He is a depraved, sadistic rapist; a bloodthirsty homicidal killer…and he makes house calls!
Part cannibal film, part zombie film, part mad scientist film and all splatter movie, the 1980 Italian production Doctor Butcher M.D., feels like the culmination of the exploitation movement to that time. As a movie, it’s nonsensical and badly paced and makes very little sense. As an experience, though, it’s a sleazy and insanely gory nightmare that deserves the attention of any diehard exploitation fan with a strong constitution. Severin Films, the studio responsible for putting the movie out on a new two-disc special edition Blu-ray, have outdone themselves in digging this one up.
A re-edited cut of the Italian film Zombie Holocaust, Doctor Butcher finds Dr. Peter Chandler (Ian McCulloch of Lucio Fulci’s Zombie) and anthropologist Lori Ridgeway (Alexandra Delli) investigating a series of grisly incidents in which bodies around New York hospitals are discovered partially eaten. The pair trace these nasty happenings to hospital employees who hail from an island in Indonesia. Before you can say “This probably isn’t a good idea,” they board a plane and head to the Maluku Islands, where they find cannibals, zombies and Dr. Obrero (Donald O’Brien, Ghosthouse), the “Doctor Butcher” of the title, who is attempting to find the secret to everlasting life by engaging in cruel and bloody experiments.

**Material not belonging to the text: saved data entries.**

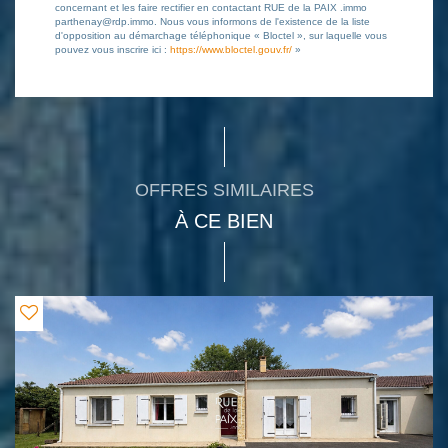
concernant et les faire rectifier en contactant RUE de la PAIX .immo
parthenay@rdp.immo. Nous vous informons de l'existence de la liste
d'opposition au démarchage téléphonique « Bloctel », sur laquelle vous
pouvez vous inscrire ici :
https://www.bloctel.gouv.fr/
»
OFFRES SIMILAIRES
À CE BIEN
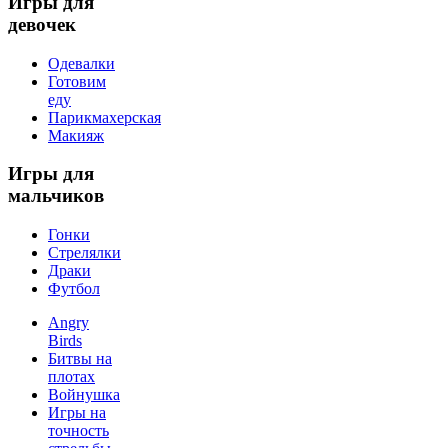
Игры
для
девочек
Одевалки
Готовим
еду
Парикмахерская
Макияж
Игры
для
мальчиков
Гонки
Стрелялки
Драки
Футбол
Angry
Birds
Битвы на
плотах
Войнушка
Игры на
точность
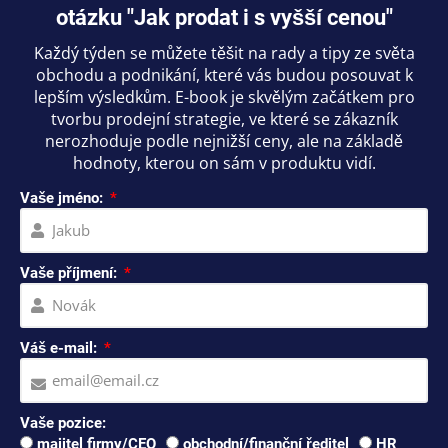
otázku "Jak prodat i s vyšší cenou"
Každý týden se můžete těšit na rady a tipy ze světa
obchodu a podnikání, které vás budou posouvat k
lepším výsledkům. E-book je skvělým začátkem pro
tvorbu prodejní strategie, ve které se zákazník
nerozhoduje podle nejnižší ceny, ale na základě
hodnoty, kterou on sám v produktu vidí.
Vaše jméno:
Vaše příjmení:
Váš e-mail:
Vaše pozice:
majitel firmy/CEO
obchodní/finanční ředitel
HR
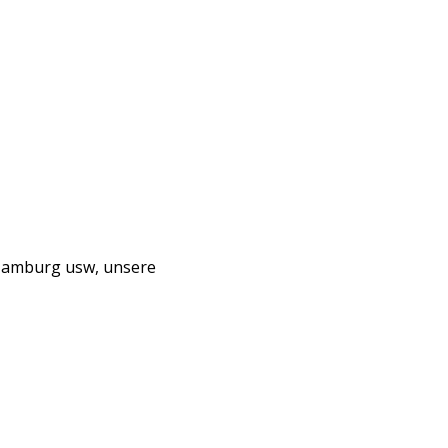
 Hamburg usw, unsere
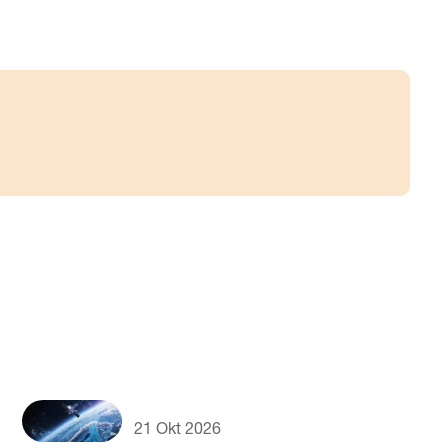
21 Okt 2026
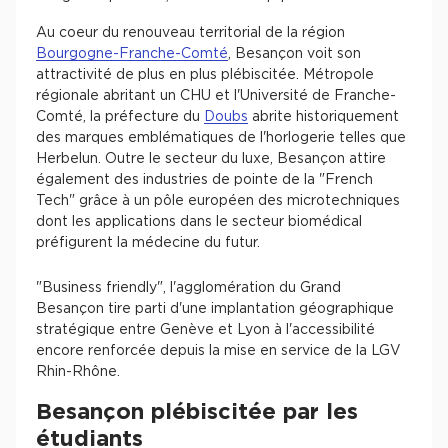
Au coeur du renouveau territorial de la région
Bourgogne-Franche-Comté
, Besançon voit son
attractivité de plus en plus plébiscitée. Métropole
régionale abritant un CHU et l'Université de Franche-
Comté, la préfecture du
Doubs
abrite historiquement
des marques emblématiques de l'horlogerie telles que
Herbelun. Outre le secteur du luxe, Besançon attire
également des industries de pointe de la "French
Tech" grâce à un pôle européen des microtechniques
dont les applications dans le secteur biomédical
préfigurent la médecine du futur.
"Business friendly", l'agglomération du Grand
Besançon tire parti d'une implantation géographique
stratégique entre Genève et Lyon à l'accessibilité
encore renforcée depuis la mise en service de la LGV
Rhin-Rhône.
Besançon plébiscitée par les
étudiants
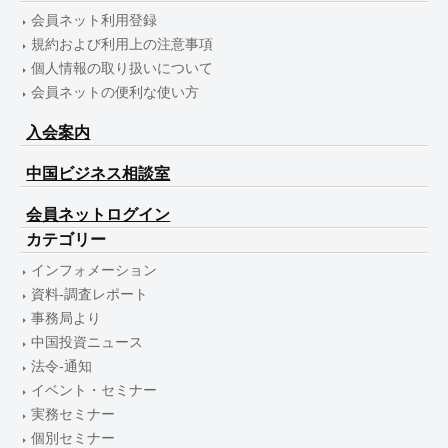
会員ネット利用登録
規約および利用上の注意事項
個人情報の取り扱いについて
会員ネットの便利な使い方
入会案内
中国ビジネス相談室
会員ネットログイン
カテゴリー
インフォメーション
資料-調査レポート
事務局より
中国投資ニュース
法令-通知
イベント・セミナー
実務セミナー
個別セミナー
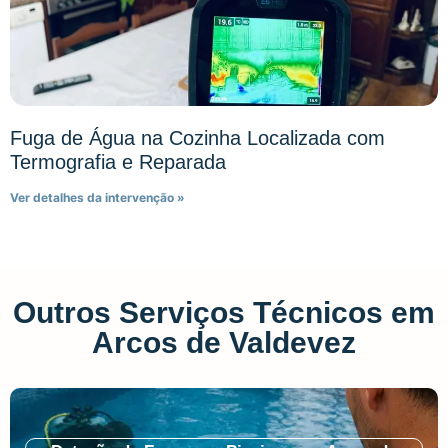
Fuga de Água na Cozinha Localizada com
Termografia e Reparada
Ver detalhes da intervenção »
Outros Serviços Técnicos em
Arcos de Valdevez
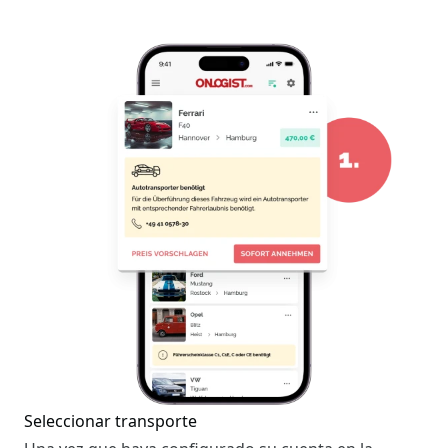
Seleccionar transporte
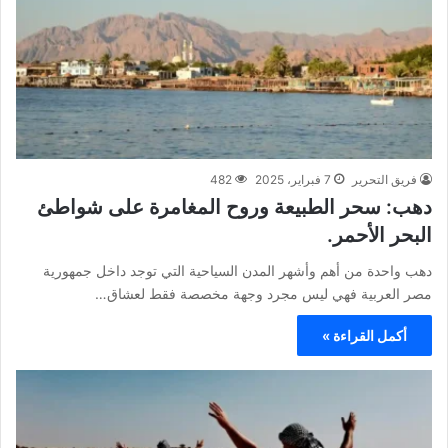
فريق التحرير
7 فبراير، 2025
482
دهب: سحر الطبيعة وروح المغامرة على شواطئ
البحر الأحمر.
دهب واحدة من أهم وأشهر المدن السياحية التي توجد داخل جمهورية
مصر العربية فهي ليس مجرد وجهة مخصصة فقط لعشاق…
أكمل القراءة »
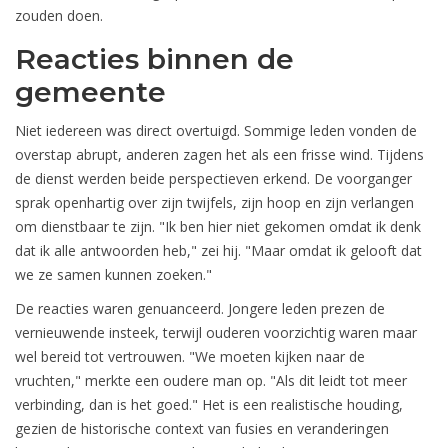
zouden doen.
Reacties binnen de
gemeente
Niet iedereen was direct overtuigd. Sommige leden vonden de
overstap abrupt, anderen zagen het als een frisse wind. Tijdens
de dienst werden beide perspectieven erkend. De voorganger
sprak openhartig over zijn twijfels, zijn hoop en zijn verlangen
om dienstbaar te zijn. "Ik ben hier niet gekomen omdat ik denk
dat ik alle antwoorden heb," zei hij. "Maar omdat ik gelooft dat
we ze samen kunnen zoeken."
De reacties waren genuanceerd. Jongere leden prezen de
vernieuwende insteek, terwijl ouderen voorzichtig waren maar
wel bereid tot vertrouwen. "We moeten kijken naar de
vruchten," merkte een oudere man op. "Als dit leidt tot meer
verbinding, dan is het goed." Het is een realistische houding,
gezien de historische context van fusies en veranderingen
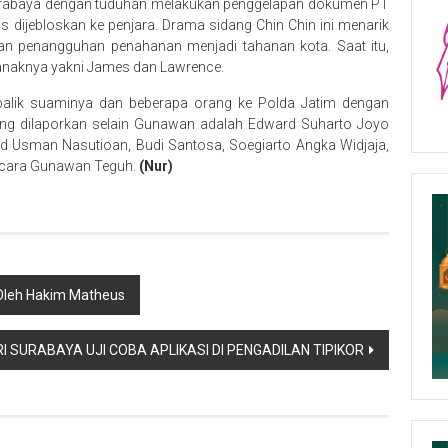
 Surabaya dengan tuduhan melakukan penggelapan dokumen PT
s dijebloskan ke penjara. Drama sidang Chin Chin ini menarik
kan penangguhan penahanan menjadi tahanan kota. Saat itu,
anaknya yakni James dan Lawrence.
balik suaminya dan beberapa orang ke Polda Jatim dengan
ng dilaporkan selain Gunawan adalah Edward Suharto Joyo
 Usman Nasutioan, Budi Santosa, Soegiarto Angka Widjaja,
gacara Gunawan Teguh.
(Nur)
 Oleh Hakim Matheus
I SURABAYA UJI COBA APLIKASI DI PENGADILAN TIPIKOR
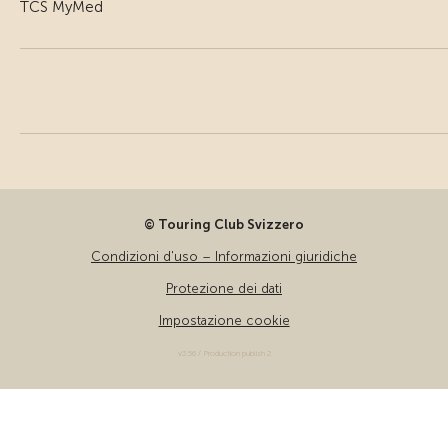
TCS MyMed
© Touring Club Svizzero
Condizioni d'uso – Informazioni giuridiche
Protezione dei dati
Impostazione cookie
v3.56 / Production publish 2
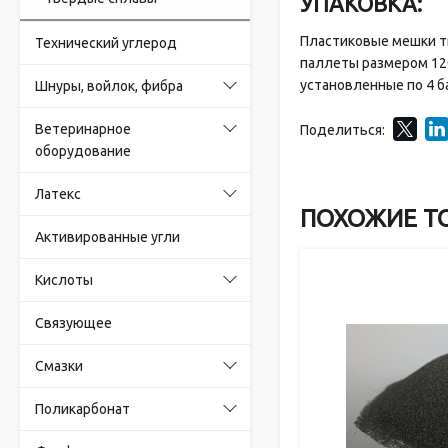
УПАКОВКА:
Пластиковые мешки ти
Технический углерод
паллеты размером 12
установленные по 4 б
Шнуры, войлок, фибра
Ветеринарное
Поделиться:
оборудование
Латекс
ПОХОЖИЕ Т
Активированные угли
Кислоты
Связующее
Смазки
Поликарбонат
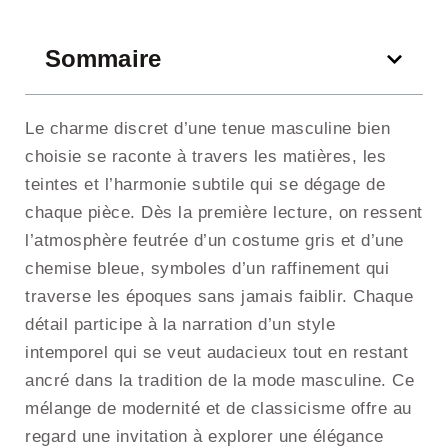
Sommaire
Le charme discret d’une tenue masculine bien
choisie se raconte à travers les matières, les
teintes et l’harmonie subtile qui se dégage de
chaque pièce. Dès la première lecture, on ressent
l’atmosphère feutrée d’un costume gris et d’une
chemise bleue, symboles d’un raffinement qui
traverse les époques sans jamais faiblir. Chaque
détail participe à la narration d’un style
intemporel qui se veut audacieux tout en restant
ancré dans la tradition de la mode masculine. Ce
mélange de modernité et de classicisme offre au
regard une invitation à explorer une élégance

There is almost nothing in Doctor Butcher that hasn’t already been seen in other horror movies of the late ‘70s and early ‘80s, save maybe for the level of violence. That’s by design. Director Marino Girolami is clearly just cashing in on the popularity of cannibal and zombie films that were coming out of Italy at the time. It’s a fairly thin clothesline on which to hang graphic disembowlings, scalping and extended nudity — all the real reasons the movie was made in the first place. Though hardly artful, this stuff plays better in Zombie Holocaust, the original Italian film found on the second disc of Severin’s impressive set. There, it is derivative but fairly straightforward — one of several Italian splatter films that’s inseparable from others. Even the title, Zombie Holocaust, is just a mashing together of Fulci’s classic Zombie and Ruggero Deodato’s Cannibal Holocaust. No one is trying to bury the lede. But because American producers wanted to re-edit the movie for U.S. audiences and theoretically make it more “commercial,” they added footage from an unfinished anthology film called Tales to Rip Your Heart Out and recut other scenes. The results are even more nonsensical than Zombie Holocaust — and, in a way, even more entertaining. Since we don’t watch movies like this for their stories, might as well watch the version that leans into its schlocky incoherence even harder.
Despite the days of physical media clearly being numbered, we are living through a golden age of horror and cult cinema on Blu-ray. Boutique labels are languishing all kinds of attention on titles I might never have dreamed would get this type of special edition treatment. Severin’s two-disc Blu-ray of Doctor Butcher M.D. is one such title. Featuring Doctor Butcher on the first disc and the original Zombie Holocaust on the second, both films get a 1080p restoration created from their original elements and look as good as they’re ever going to look. Sure, there’s visible damage at times (which is almost a desirable part of the aesthetic for something like this), but overall colors are well balanced and the image is bright and lively. The lossless audio track delivers the dubbed dialogue clearly and handles the music (which, on the American cut, is bad and tonally out of step) well for the most part.
Besides restoring both versions of the movie for high def, Severin has included hours of bonus material. There’s some footage (in pretty rough shape) from Tales to Rip Your Heart Out produced by Roy Frumkes (director of Street Trash), who appears in the short and narrates the footage, explaining both what is happening in the sequence and providing production detail. Frumkes also appears alongside Chris Pogialli for “Down on the Deuce,” a fun look at some famous 42nd street locations. Editor Rick Sullivan talks about recutting Zombie Holocaust into Doctor Butcher, while distributor Terry Levene discusses his career in exploitation movies. Rick Sullivan, editor of Gore Gazette, is interviewed to talk about his publication and the history of exploitation movies. Author Gary Hertz contributes an illustrated essay on the heyday of exploitation movies. On the second disc, star Ian McCulloch talks about his career in a brief interview; a separate featurette shows the star demonstrating his singing ability. Star Sherryl Buchanan is also interviewed. There are two separate featurettes about the movie’s special effects, plus an interview with filmmaker Enzo Castellari that plays over a gallery of still images. Rounding out the incredible offering of bonus features are trailers for both Doctor Butcher (which is amazing and actually more enjoyable than the movie itself, even if it’s selling something very different) and Zombie Holocaust in the original Italian.
The first 5,000 copies of Doctor Butcher are even packaged with a replica of the barf bag that was handed out to audiences when the film was originally released. Now that’s attention to detail.